The Tanzanian officers waved him off at the airport, and he congratulated them for doing precisely what their positions as wildlife defender-conservationists mandated that they do, in holding him in suspicion  until they were certain that he was not a smuggler. Mr. Christie did manage to plant his artificial tusks on the black market in the Central African Republic at a small village along the major ivory route that smugglers are known to use, from the Garamba National Park to the Democratic Republic of Congo, to Sudan.

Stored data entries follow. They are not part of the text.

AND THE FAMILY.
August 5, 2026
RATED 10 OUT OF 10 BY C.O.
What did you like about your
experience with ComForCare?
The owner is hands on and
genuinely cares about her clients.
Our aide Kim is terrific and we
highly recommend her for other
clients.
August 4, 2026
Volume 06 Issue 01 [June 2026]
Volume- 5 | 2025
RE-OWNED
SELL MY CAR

As he anticipated, the tusks were taken up and ferried north along the prior-identified route, from central Africa to Darfur where the civil war continues to rage. "My artificial tusks sit motionless for several weeks, a pair of tear-shaped blue dots on my computer screen, which displays a digital map of the eastern corner of Central African Republic. Then, like a bobber in a fishing hole, a nibble. They shift a few kilometres. Suddenly they move steadily north, about 15 kilometres a day along the border with South Sudan, avoiding all roads. On the 15th day after they began to move, they cross into South Sudan and from there make their way into the Kafia Kingi enclave, a disputed territory in Darfur controlled by Sudan."

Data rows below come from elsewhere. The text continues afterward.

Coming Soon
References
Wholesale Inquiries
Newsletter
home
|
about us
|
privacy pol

Mr. Christie had heard from the grapevine, including from direct witnesses, among them Kony's Lord's Resistance Army (LRA) defectors, that terrorist chief Joseph Kony and the LRA see huge value in elephant poaching since the proceeds they realize go a long way to financing their reign of terror as they cross national borders across Africa to kill, to rape and to kidnap defenceless villagers, including among them children who are forced to join their parties, the girls as sex slaves, the boys as nascent fighters-in-training.

Kony's own hunting parties are known to have slaughtered elephants in national parks like Garamba, according to investigators that Mr. Christy interviewed. The LRA trades the ivory to the Sudanese Armed Forces and receives in exchange, weapons and ammunition. "So far, they've [his artificial tusks] travelled 965 kilometres from jungle to desert in just under two months. Their path is consistent with the route Kony's defectors tell me ivory takes on the way to the warlord's Kafia Kingi base" [in Darfur]. They're in a place 2.2 degrees Fahrenheit cooler than the ambient temperature. So perhaps they've been buried in the backyard."

Imperiled survivors: A herd migrates across Chad, once home to tens of thousands of elephants. After a surge in poaching, only about 1,000 remain. (Kate Brooks)

"Ivory operates as a savings account for Kony" remarked Marty Regan, with the U.S. State Department's Bureau of Conflict & Stabilization Operations, in a conversation with Bryan Christy.